**Problem to solve**
Show the lines of the material that contain the word "PRENSA".

** Extracted entries follows **

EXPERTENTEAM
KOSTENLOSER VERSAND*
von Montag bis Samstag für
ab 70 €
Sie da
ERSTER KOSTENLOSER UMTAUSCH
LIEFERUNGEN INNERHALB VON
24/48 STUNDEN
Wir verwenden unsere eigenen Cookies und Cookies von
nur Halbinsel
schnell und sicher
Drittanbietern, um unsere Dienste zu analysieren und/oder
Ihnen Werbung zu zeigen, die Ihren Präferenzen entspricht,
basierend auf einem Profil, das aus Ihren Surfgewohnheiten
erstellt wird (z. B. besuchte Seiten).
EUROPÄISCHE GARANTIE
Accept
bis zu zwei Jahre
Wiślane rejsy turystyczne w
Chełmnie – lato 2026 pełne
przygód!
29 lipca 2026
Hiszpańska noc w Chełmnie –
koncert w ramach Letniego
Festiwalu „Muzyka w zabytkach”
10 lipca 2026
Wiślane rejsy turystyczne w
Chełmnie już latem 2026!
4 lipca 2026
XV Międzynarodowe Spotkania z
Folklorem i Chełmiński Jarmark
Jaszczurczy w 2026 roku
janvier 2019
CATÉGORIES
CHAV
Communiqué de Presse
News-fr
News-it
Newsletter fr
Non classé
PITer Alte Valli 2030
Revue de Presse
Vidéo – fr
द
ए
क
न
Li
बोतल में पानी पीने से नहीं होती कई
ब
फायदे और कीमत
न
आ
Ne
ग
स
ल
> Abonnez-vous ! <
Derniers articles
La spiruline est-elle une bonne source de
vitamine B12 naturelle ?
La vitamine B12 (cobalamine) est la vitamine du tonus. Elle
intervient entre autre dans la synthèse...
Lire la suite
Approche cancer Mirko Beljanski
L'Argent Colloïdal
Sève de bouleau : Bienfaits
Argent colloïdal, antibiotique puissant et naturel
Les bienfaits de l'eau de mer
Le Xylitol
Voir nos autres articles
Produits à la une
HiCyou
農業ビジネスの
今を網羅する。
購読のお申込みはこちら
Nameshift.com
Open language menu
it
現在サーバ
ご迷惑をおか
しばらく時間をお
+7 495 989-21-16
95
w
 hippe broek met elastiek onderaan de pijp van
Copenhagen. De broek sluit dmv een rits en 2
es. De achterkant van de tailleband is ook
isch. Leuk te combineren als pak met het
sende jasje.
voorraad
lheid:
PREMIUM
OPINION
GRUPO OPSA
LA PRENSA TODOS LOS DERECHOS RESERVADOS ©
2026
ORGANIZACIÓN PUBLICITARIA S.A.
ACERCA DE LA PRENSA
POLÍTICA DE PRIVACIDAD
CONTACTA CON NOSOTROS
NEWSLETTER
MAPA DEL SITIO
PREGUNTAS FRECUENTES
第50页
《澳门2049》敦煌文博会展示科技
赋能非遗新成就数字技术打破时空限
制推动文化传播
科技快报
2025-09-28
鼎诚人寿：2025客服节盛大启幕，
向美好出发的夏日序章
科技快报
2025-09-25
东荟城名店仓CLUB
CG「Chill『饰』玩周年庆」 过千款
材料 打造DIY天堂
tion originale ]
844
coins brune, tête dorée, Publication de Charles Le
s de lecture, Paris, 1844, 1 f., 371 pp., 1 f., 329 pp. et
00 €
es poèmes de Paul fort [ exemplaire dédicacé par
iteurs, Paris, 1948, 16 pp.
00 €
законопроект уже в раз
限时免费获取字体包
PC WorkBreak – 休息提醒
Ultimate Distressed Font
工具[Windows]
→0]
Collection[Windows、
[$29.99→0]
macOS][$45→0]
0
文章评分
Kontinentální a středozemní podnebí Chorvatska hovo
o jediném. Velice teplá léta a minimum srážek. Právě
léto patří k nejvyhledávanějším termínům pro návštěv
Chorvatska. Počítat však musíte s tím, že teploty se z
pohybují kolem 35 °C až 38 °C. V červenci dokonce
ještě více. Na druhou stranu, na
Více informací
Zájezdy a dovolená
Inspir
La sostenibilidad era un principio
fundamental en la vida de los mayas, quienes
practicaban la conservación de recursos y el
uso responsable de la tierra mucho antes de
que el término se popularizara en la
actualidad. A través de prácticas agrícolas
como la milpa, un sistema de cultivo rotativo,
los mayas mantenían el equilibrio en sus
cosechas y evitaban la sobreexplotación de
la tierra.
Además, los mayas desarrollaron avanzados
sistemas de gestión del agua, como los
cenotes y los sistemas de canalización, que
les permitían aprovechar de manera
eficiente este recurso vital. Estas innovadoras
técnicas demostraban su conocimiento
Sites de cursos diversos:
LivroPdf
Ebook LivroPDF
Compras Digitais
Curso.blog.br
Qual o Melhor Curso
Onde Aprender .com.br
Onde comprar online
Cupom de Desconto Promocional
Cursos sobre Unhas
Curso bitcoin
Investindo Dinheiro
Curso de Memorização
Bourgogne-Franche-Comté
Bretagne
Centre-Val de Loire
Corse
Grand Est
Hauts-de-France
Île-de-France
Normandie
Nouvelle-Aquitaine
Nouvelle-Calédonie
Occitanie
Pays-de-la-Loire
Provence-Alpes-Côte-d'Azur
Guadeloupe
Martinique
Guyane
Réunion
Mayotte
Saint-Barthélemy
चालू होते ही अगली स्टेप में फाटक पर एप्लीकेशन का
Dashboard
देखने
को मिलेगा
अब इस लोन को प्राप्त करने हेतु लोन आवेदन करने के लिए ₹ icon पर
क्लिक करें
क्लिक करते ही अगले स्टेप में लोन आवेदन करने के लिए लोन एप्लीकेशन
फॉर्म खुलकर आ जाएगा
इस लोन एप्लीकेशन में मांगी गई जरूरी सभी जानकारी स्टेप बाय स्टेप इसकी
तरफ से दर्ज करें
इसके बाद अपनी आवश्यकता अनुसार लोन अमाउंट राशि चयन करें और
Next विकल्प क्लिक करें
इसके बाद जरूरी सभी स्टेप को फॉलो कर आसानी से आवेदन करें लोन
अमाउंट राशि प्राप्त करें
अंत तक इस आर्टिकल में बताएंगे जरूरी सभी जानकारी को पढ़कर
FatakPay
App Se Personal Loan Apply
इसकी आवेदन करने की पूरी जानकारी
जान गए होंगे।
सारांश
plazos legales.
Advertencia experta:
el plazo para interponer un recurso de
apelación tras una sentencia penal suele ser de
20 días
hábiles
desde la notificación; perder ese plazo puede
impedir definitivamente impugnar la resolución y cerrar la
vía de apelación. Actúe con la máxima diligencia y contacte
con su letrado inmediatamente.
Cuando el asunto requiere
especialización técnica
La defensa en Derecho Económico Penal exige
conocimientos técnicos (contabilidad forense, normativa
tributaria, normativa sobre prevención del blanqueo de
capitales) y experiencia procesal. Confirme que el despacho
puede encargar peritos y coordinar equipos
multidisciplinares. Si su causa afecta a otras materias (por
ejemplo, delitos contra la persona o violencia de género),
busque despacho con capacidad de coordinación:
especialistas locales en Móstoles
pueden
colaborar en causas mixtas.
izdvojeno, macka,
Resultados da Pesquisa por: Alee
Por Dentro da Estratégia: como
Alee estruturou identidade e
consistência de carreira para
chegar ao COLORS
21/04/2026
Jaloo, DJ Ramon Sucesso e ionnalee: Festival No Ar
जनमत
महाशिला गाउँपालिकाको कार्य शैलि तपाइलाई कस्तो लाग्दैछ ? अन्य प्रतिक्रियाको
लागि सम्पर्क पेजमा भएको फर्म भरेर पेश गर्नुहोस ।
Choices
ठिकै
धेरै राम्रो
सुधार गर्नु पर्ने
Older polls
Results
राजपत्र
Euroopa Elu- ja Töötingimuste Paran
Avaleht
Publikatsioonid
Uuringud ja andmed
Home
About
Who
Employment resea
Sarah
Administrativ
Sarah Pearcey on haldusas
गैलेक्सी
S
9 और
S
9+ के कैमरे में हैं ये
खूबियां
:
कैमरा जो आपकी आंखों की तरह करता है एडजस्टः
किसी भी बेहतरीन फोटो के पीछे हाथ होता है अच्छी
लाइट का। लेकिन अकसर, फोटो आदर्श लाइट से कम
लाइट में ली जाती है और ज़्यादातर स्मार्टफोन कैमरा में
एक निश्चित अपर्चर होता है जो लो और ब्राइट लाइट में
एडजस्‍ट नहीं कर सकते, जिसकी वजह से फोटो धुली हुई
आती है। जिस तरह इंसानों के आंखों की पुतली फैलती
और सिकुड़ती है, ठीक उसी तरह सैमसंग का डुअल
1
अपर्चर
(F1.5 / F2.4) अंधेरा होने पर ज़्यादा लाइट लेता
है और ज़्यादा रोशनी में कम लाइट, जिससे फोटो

** End of Extracted entries **

**Solved exercise**
LA PRENSA TODOS LOS DERECHOS RESERVADOS ©
ACERCA DE LA PRENSA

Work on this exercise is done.